Location
- 5550 White Eagle Blvd, Lakewood Ranch Bradenton, Florida 34211 United States 27°26′27″N 82°24′51″W﻿ / ﻿27.440737856103503°N 82.4142640847195°W

Information
- Other names: LRPA, Lakewood Prep, lwrpa
- Type: Charter
- Motto: Wings Up, Eagles Soar!
- Opened: August 2022; 4 years ago
- School district: Manatee County School District CSUSA
- Principal (Lower school): Jack Burkett
- Principal (Upper school): Jack Burkett
- Grades: VPK- 12th
- Enrollment: 2022 (2026)
- Colors: Cobalt blue, emerald green, white
- Mascot: Eagle
- Website: www.lakewoodranch-prep.org

= Lakewood Ranch Preparatory Academy =

Public charter school in Bradenton, Florida, United States

Lakewood Ranch Preparatory Academy is a public charter school in Lakewood Ranch within Manatee County, Florida. The school is managed by Charter Schools USA and opened in August 2022. The campus consists of two schools: a lower school for kindergarten to grade 6 and an upper school currently offering grades 7 to 12, added vpk in the 25-26 school year.

==History==
Lakewood Ranch Preparatory Academy offers education from kindergarten through grade 8, as well as grades 9 through 12. The lower school, grades kindergarten through sixth, opened in fall 2022. The upper school hosted grades 7 and 9 For each subsequent year, the academy will open to the next grade until it is open for kindergarten through grade 12. Cheryl Cedean and Bradley Warren have been appointed as principals for the academy.
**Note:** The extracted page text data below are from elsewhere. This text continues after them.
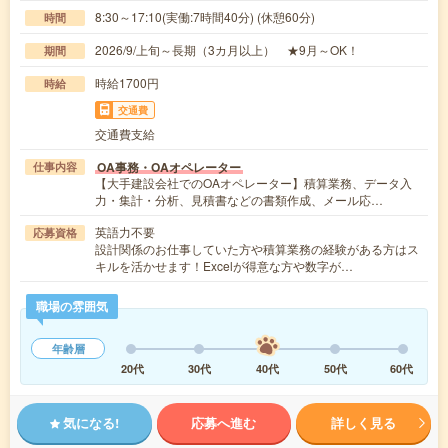
8:30～17:10(実働:7時間40分) (休憩60分)
時間
2026/9/上旬～長期（3カ月以上） ★9月～OK！
期間
時給1700円
時給
交通費
交通費支給
OA事務・OAオペレーター
仕事内容
【大手建設会社でのOAオペレーター】積算業務、データ入
力・集計・分析、見積書などの書類作成、メール応…
英語力不要
応募資格
設計関係のお仕事していた方や積算業務の経験がある方はス
キルを活かせます！Excelが得意な方や数字が…
職場の雰囲気
年齢層
20代
30代
40代
50代
60代
気になる!
応募へ進む
詳しく見る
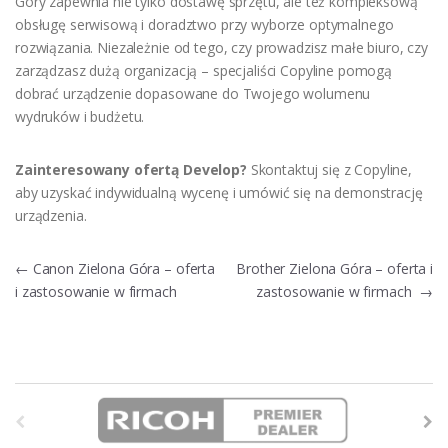
Góry zapewnia nie tylko dostawę sprzętu, ale też kompleksową
obsługę serwisową i doradztwo przy wyborze optymalnego
rozwiązania. Niezależnie od tego, czy prowadzisz małe biuro, czy
zarządzasz dużą organizacją – specjaliści Copyline pomogą
dobrać urządzenie dopasowane do Twojego wolumenu
wydruków i budżetu.
Zainteresowany ofertą Develop?
Skontaktuj się z Copyline,
aby uzyskać indywidualną wycenę i umówić się na demonstrację
urządzenia.
Nawigacja
←
Canon Zielona Góra – oferta
Brother Zielona Góra – oferta i
i zastosowanie w firmach
zastosowanie w firmach
→
wpisu
B
r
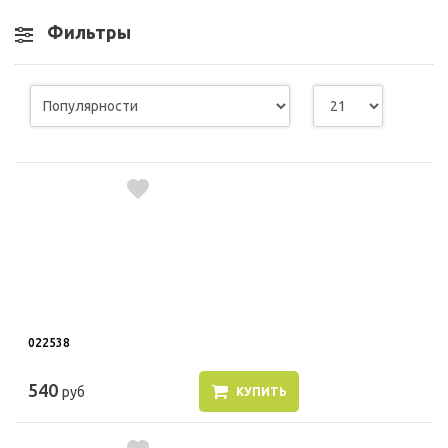
Фильтры
022538
540
руб
КУПИТЬ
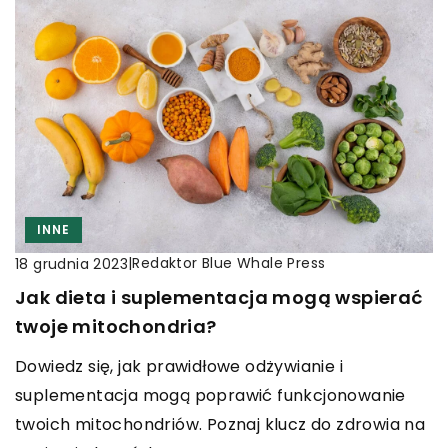
INNE
|
Redaktor Blue Whale Press
18 grudnia 2023
Jak dieta i suplementacja mogą wspierać
twoje mitochondria?
Dowiedz się, jak prawidłowe odżywianie i
suplementacja mogą poprawić funkcjonowanie
twoich mitochondriów. Poznaj klucz do zdrowia na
The buildings were constructed by Red Apple Development and Ryan Companies.

Over winter break of the 2023-2024 school year, Bradley Warren, Lower Campus principal, left the school, leaving Cheryl Cendan, Upper Campus principal, in charge of both campuses.

==Accolades==
In 2022, Lakewood Ranch Preparatory Academy was selected by Brain Health Initiative (BHI) for Schools for Brain Health program to support brain health and performance. This program teaches students the importance of brain health and its effects on lifestyle.